In other words, Ts suggests the time to reach regional peak systolic tissue velocity. The median Ts measured by a 6-mm sample volume manually positioned within the 2D TSI for 12 LV segments. The 12 LV segments are six basal and six midwall segments of opposing LV walls in apical two-chamber, apical three-chamber, and apical 4-chamber views. At least three consecutive beats on TSI were stored, and the images were analyzed offline by a customized software package (EchoPac for PC; GE Vingmed Ultrasound AS) [Figure 1] [9],[10].
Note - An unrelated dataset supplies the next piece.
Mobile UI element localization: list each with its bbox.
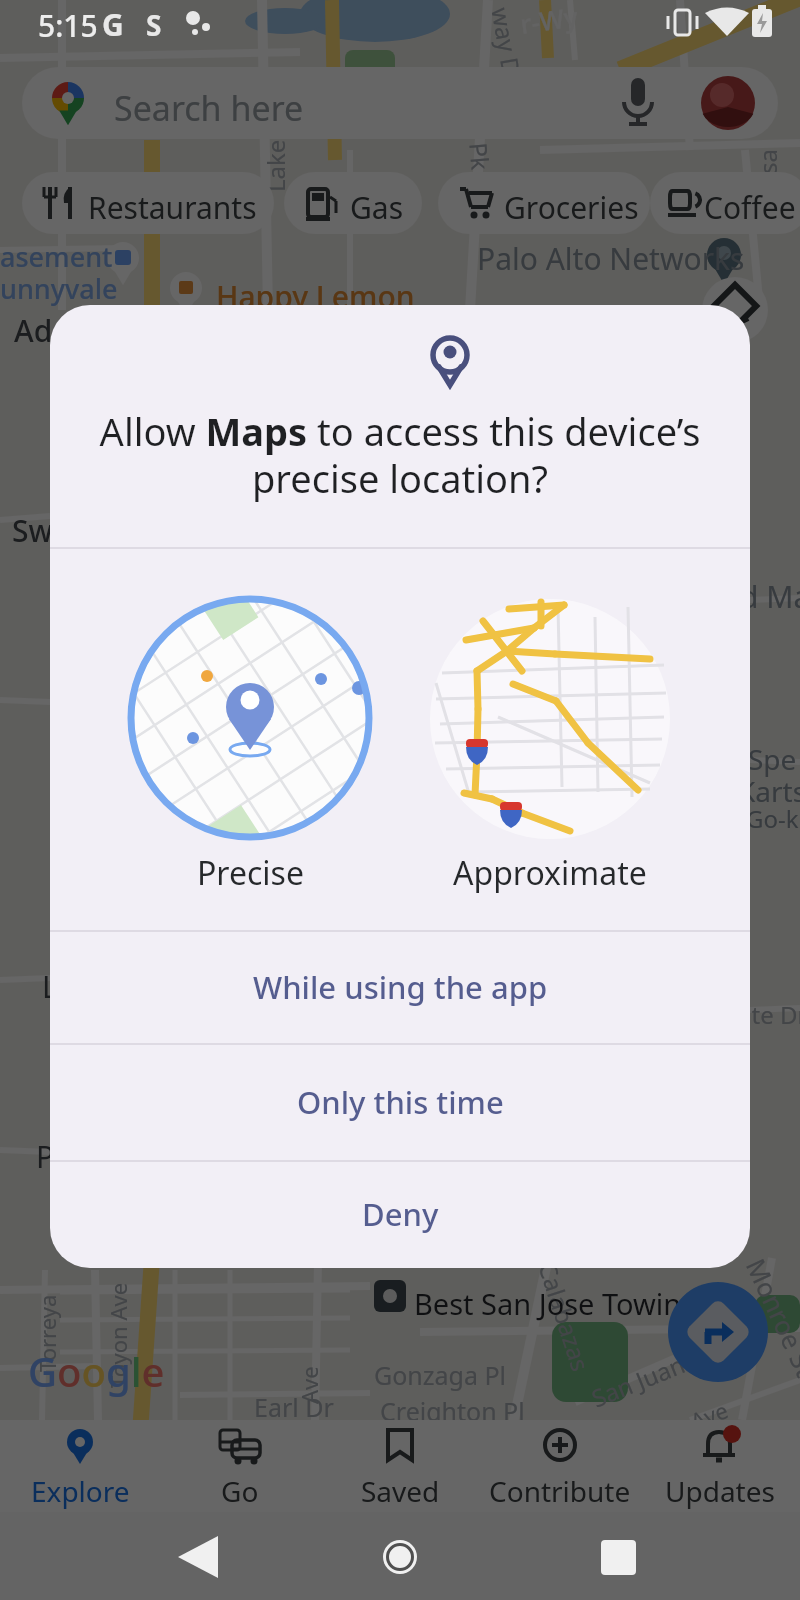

Parameters of systolic dyssynchrony were computed using the software. Parameters included SD of Ts of the 12 LV segments (dyssynchrony index), septal-lateral delay, septal-posterior delay, and all-segmental maximum difference. Dyssynchrony index is the most widely used parameter for LV dyssynchrony. LV systolic dyssynchrony is defined as dyssynchrony index of more than 34.4 ms assessed by TSI [11]. Moreover, LV systolic dyssynchrony is defined as (septal-lateral delay) or (septal-posterior delay)≥ (control+2 SD) [12].

Statistical analysis

Statistical analysis was carried out using the IBM-SPSS (version 20; USA) software. Mean and SD were calculated for all quantitative variables. Student's t-test was used to compare quantitative data between the two groups, and the c2-test was used for qualitative data. Pearson's correlation test was conducted to compare the two quantitative data.


  Results Top


This study included 51 hypertensive patients with mean age 52.02 ± 10.009 (11 male and 40 female), and the control group included 20 individuals with mean age 49.55 ± 7.104 (10 male and 10 female).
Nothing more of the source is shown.